**THE INPUT**:
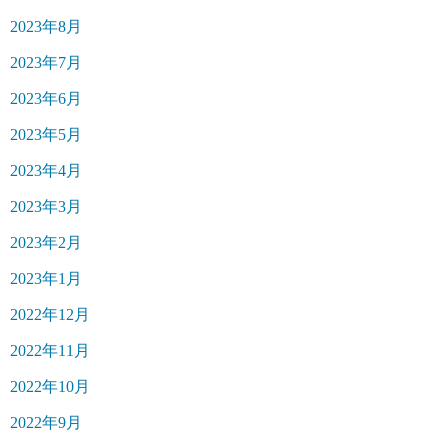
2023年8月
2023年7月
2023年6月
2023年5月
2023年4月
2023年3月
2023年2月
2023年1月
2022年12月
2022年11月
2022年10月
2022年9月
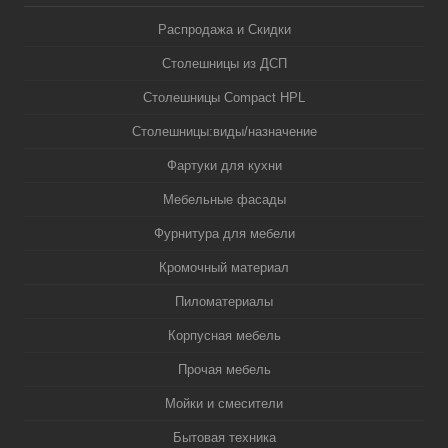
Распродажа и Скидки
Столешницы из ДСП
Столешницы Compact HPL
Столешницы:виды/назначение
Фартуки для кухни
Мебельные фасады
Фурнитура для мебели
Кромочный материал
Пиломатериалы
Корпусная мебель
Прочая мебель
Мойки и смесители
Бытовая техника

--

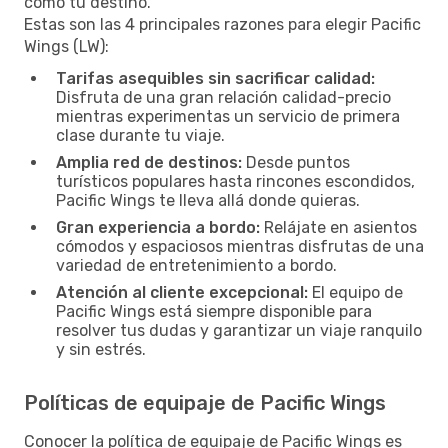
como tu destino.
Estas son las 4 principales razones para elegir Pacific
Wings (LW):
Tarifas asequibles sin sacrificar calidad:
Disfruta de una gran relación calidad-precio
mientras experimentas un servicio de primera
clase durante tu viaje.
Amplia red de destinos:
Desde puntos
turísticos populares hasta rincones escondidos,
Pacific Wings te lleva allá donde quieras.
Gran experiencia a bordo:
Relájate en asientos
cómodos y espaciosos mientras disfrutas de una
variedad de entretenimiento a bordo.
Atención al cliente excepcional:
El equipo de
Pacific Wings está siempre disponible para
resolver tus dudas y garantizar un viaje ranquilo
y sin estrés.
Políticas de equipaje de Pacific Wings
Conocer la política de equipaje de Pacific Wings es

**YOUR TASK**:
Repeat, exactly as they stand above, the lines from the line with "Pacific Wings está siempre disponible para" to the line with "Conocer la política", both lines included.

**RESPONSE BOX**:
Pacific Wings está siempre disponible para
resolver tus dudas y garantizar un viaje ranquilo
y sin estrés.
Políticas de equipaje de Pacific Wings
Conocer la política de equipaje de Pacific Wings es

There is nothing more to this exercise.